Here are the main places at which we have done so.
* Near the end of our initial study of CST’s main principles in Unit 1, I pointed out that CST is opposed to ‘collectivism’ – that is, to views in which the good of some people can be discounted for the sake of the whole – and that in practice socialism has generally been collectivist. John Paul II critiqued the Marxist Communist regimes of eastern and central Europe on exactly this basis. (1.3.10)
* Unit 2’s section on the ‘Historical Context of Modern CST’ explained what socialism is and outlined why Rerum Novarum opposed it: this was because the collectivist means of class conflict and imposed social ownership would not assist workers but jeopardize their prospects of getting out of poverty. It also pointed to one main way in which, despite socialism’s advocacy of collectivist means, it and CST are similar: both have a vision of human wellbeing as an irreducibly common good. (2.4.5–2.4.6)

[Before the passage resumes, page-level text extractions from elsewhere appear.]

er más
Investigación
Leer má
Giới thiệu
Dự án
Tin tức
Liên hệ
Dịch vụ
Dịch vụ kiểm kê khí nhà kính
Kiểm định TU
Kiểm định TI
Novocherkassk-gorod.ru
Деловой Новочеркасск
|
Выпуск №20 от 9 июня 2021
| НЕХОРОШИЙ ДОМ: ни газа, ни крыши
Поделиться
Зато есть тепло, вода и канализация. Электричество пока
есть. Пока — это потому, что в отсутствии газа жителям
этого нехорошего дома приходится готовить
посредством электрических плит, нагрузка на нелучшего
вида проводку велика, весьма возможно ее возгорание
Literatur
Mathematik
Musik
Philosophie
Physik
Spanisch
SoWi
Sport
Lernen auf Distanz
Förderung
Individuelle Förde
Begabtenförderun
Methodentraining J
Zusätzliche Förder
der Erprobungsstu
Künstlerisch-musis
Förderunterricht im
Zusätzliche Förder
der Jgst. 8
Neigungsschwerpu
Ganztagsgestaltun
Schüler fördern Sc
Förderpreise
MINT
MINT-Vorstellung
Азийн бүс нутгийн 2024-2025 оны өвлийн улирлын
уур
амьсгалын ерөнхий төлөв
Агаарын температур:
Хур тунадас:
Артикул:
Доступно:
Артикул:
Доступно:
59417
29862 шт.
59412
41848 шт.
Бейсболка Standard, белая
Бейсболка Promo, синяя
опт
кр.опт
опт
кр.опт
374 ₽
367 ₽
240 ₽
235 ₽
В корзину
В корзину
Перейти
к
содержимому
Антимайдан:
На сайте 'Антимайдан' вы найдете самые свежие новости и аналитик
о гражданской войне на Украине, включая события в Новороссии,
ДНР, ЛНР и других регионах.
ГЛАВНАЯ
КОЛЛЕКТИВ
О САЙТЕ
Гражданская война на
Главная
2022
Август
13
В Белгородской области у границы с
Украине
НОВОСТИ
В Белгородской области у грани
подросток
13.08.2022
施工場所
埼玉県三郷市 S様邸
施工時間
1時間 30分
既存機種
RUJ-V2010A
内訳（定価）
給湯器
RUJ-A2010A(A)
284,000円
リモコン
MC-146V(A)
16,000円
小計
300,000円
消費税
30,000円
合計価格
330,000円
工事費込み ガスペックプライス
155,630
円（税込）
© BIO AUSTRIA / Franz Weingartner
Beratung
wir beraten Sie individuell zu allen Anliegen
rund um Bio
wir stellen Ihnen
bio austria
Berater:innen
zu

* At the end of Unit 3, we returned to the question of how CST is similar to and different from socialism (and from liberalism and conservatism). For the first time, we gave attention to the basic difference between two varieties: Marxist socialism and ethical socialism. We noted that in Quadragesimo Anno (1931) Pius XI included a long, sympathetic discussion of ethical socialism, yet he maintained the position that the Church could not endorse either version. (3.4.2)
* When looking at the background to CST’s concept of solidarity in Unit 5, we noted the influence of Heinrich Pesch. He held that both economic liberalism and Marxism were premised on dividing people from each other – by competition and class respectively. In contrast, he argued, solidarity across those divides is central in CST’s vision: human wellbeing depends on people being actively committed to a unifying common good. (5.2.2)
* Mater et Magistra (1961) reaffirmed CST’s earlier rejections of socialism, even though it also went as far as to say plainly that the common good and justice can require, as a means, “state and public ownership” (5.2.8).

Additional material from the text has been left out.